We reverse the BIA's and the IJ's adverse credibility determination because it is not supported by substantial evidence. We must now decide whether we determine eligibility for asylum and withholding of removal or whether we remand for a determination by the BIA. INS v. Ventura, 537 U.S. 12, 123 S.Ct. 353, 355, 154 L.Ed.2d 272 (2002), counsels that remand to the agency is the proper course except in rare instances. Following the teaching in He, 328 F.3d at 604, we conclude that this is one of the rare instances where we need not remand. In He we found that "if Mr. He's claim that his wife was forcibly sterilized is believed, he is necessarily eligible for asylum under the BIA's interpretation of the INA," id., because "[a] person who has been forced to abort a pregnancy or to undergo forced sterilization," 8 U.S.C. § 1101(a)(42), "is automatically classified as a refugee," He, 328 F.3d at 604. Similarly, whether Wang is eligible for asylum turns entirely on her credibility. Id. If Wang's claim that she was forced to abort two pregnancies and subject to an IUD insertion is believed, she is necessarily eligible for asylum as a political refugee. See 8 U.S.C. § 1001(a)(42). Therefore, "remand for further proceedings to determine whether [Wang] has met the criteria for eligibility is simply unnecessary." He, 328 F.3d at 604. The same holds true for withholding of removal. If Wang's claim that she has been notified that she must be sterilized is believed, she has met the criteria for withholding of removal.
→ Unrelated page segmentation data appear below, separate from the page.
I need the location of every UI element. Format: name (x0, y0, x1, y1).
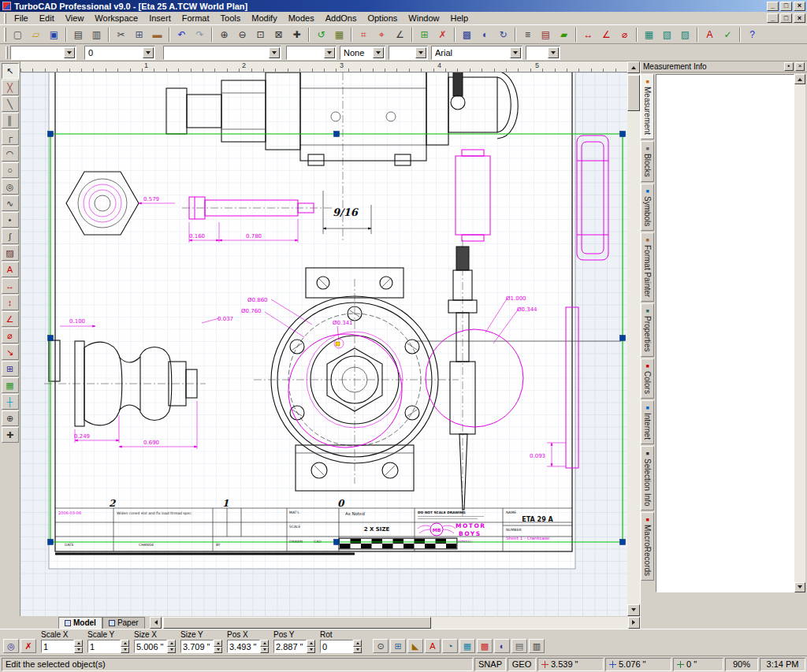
dim-radius-tool[interactable]: ⌀ (2, 328, 19, 343)
menu-item[interactable]: Tools (215, 13, 247, 24)
scroll-down-button[interactable] (627, 604, 640, 616)
print-icon[interactable]: ▤ (69, 26, 87, 43)
zoom-extents-icon[interactable]: ⊠ (270, 26, 288, 43)
mdi-close-button[interactable]: × (794, 13, 805, 23)
help-icon[interactable]: ? (743, 26, 761, 43)
menu-item[interactable]: Edit (34, 13, 60, 24)
dim-vertical-tool[interactable]: ↕ (2, 295, 19, 310)
format-painter-icon[interactable]: ▰ (555, 26, 573, 43)
paste-icon[interactable]: ▬ (148, 26, 166, 43)
inspector-field-input[interactable] (180, 640, 214, 653)
leader-tool[interactable]: ↘ (2, 344, 19, 360)
combo-dropdown-button[interactable] (415, 47, 426, 58)
polyline-tool[interactable]: ┌ (2, 129, 19, 145)
line-style-combo[interactable] (389, 46, 428, 60)
reference-point-button[interactable]: ◎ (3, 639, 19, 653)
menu-item[interactable]: Help (444, 13, 474, 24)
dim-angle-tool[interactable]: ∠ (2, 311, 19, 327)
combo-dropdown-button[interactable] (269, 47, 280, 58)
panel-scrollbar[interactable] (794, 74, 805, 592)
ortho-icon[interactable]: ∠ (391, 26, 409, 43)
menu-item[interactable]: AddOns (320, 13, 363, 24)
line-tool[interactable]: ╲ (2, 96, 19, 112)
combo-dropdown-button[interactable] (64, 47, 75, 58)
insert-block-tool[interactable]: ⊞ (2, 361, 19, 377)
redo-icon[interactable]: ↷ (191, 26, 209, 43)
close-button[interactable]: × (794, 2, 805, 11)
combo-dropdown-button[interactable] (373, 47, 384, 58)
tab-paper[interactable]: Paper (102, 617, 145, 629)
redraw-icon[interactable]: ↺ (312, 26, 330, 43)
tab-measurement[interactable]: ■ Measurement (641, 74, 654, 139)
pan-tool[interactable]: ✚ (2, 427, 19, 443)
arc-tool[interactable]: ◠ (2, 146, 19, 162)
inspector-field-input[interactable] (227, 640, 260, 653)
angle-dimension-icon[interactable]: ∠ (597, 26, 615, 43)
layers-icon[interactable]: ≡ (519, 26, 537, 43)
selection-handle[interactable] (620, 540, 626, 545)
spinner-up-button[interactable] (307, 640, 315, 647)
diameter-dimension-icon[interactable]: ⌀ (615, 26, 634, 43)
coordinate-z-cell[interactable]: 0 " (673, 658, 723, 671)
pattern-combo[interactable]: None (340, 46, 385, 60)
pin-icon[interactable]: ▪ (784, 62, 794, 71)
vertical-scroll-thumb[interactable] (627, 75, 640, 111)
coordinate-y-cell[interactable]: 5.076 " (605, 658, 671, 671)
spinner-down-button[interactable] (260, 647, 269, 654)
open-icon[interactable]: ▱ (27, 26, 45, 43)
combo-dropdown-button[interactable] (143, 47, 154, 58)
layer-combo[interactable] (163, 46, 281, 60)
deselect-button[interactable]: ✗ (20, 639, 36, 653)
spinner-down-button[interactable] (167, 647, 176, 654)
group-icon[interactable]: ⊞ (415, 26, 433, 43)
print-area-button[interactable]: ▥ (529, 639, 545, 653)
sketch-tool[interactable]: ∫ (2, 228, 19, 244)
color-combo[interactable] (286, 46, 337, 60)
wireframe-icon[interactable]: ▦ (330, 26, 348, 43)
inspector-field-input[interactable] (273, 640, 307, 653)
panel-scroll-down-button[interactable] (794, 582, 805, 592)
tab-blocks[interactable]: ■ Blocks (641, 141, 654, 181)
save-icon[interactable]: ▣ (45, 26, 63, 43)
zoom-in-icon[interactable]: ⊕ (215, 26, 233, 43)
point-tool[interactable]: • (2, 212, 19, 228)
database-icon[interactable]: ▧ (658, 26, 676, 43)
menu-item[interactable]: Insert (143, 13, 177, 24)
selection-handle[interactable] (48, 540, 54, 545)
close-icon[interactable]: × (795, 62, 805, 71)
spinner-up-button[interactable] (74, 640, 83, 647)
zoom-tool[interactable]: ⊕ (2, 410, 19, 426)
spinner-down-button[interactable] (353, 647, 362, 654)
insert-image-tool[interactable]: ▦ (2, 377, 19, 393)
pen-width-combo[interactable]: 0 (84, 46, 155, 60)
inspector-field-input[interactable] (320, 640, 353, 653)
mdi-restore-button[interactable]: □ (780, 13, 792, 23)
spinner-down-button[interactable] (74, 647, 83, 654)
spinner-down-button[interactable] (307, 647, 315, 654)
combo-dropdown-button[interactable] (548, 47, 559, 58)
spinner-up-button[interactable] (353, 640, 362, 647)
mdi-minimize-button[interactable]: _ (767, 13, 779, 23)
properties-icon[interactable]: ▤ (537, 26, 555, 43)
zoom-window-icon[interactable]: ⊡ (251, 26, 270, 43)
array-icon[interactable]: ▩ (458, 26, 476, 43)
pan-icon[interactable]: ✚ (288, 26, 306, 43)
selection-handle[interactable] (620, 132, 626, 137)
selection-handle[interactable] (48, 336, 54, 341)
dim-horizontal-tool[interactable]: ↔ (2, 278, 19, 294)
geo-toggle[interactable]: GEO (508, 658, 536, 671)
tab-format-painter[interactable]: ■ Format Painter (641, 232, 654, 302)
coordinate-table-button[interactable]: ▦ (459, 639, 475, 653)
text-marker-button[interactable]: A (425, 639, 441, 653)
dimension-icon[interactable]: ↔ (579, 26, 597, 43)
minimize-button[interactable]: _ (767, 2, 779, 11)
inspector-field-input[interactable] (134, 640, 167, 653)
text-tool[interactable]: A (2, 262, 19, 277)
selection-handle[interactable] (334, 132, 340, 137)
new-icon[interactable]: ▢ (9, 26, 27, 43)
spinner-up-button[interactable] (214, 640, 222, 647)
combo-dropdown-button[interactable] (510, 47, 521, 58)
pick-reference-button[interactable]: ⊙ (373, 639, 389, 653)
zoom-out-icon[interactable]: ⊖ (233, 26, 251, 43)
style-combo[interactable] (10, 46, 76, 60)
We reverse the BIA decision finding Wang ineligible for asylum since Wang has established her eligibility for asylum with credible, direct and specific evidence of past persecution and has shown a genuine and well-founded fear of future persecution should she return to China. We also find that Wang has met the more stringent standard of withholding of removal because it is more likely than not that she will be persecuted if removed to China. Accordingly, we GRANT the petition for review, VACATE the BIA's denial of withholding of removal and asylum, with instructions that Wang be granted withholding of removal, and REMAND to the Attorney General to exercise his discretion whether to grant asylum.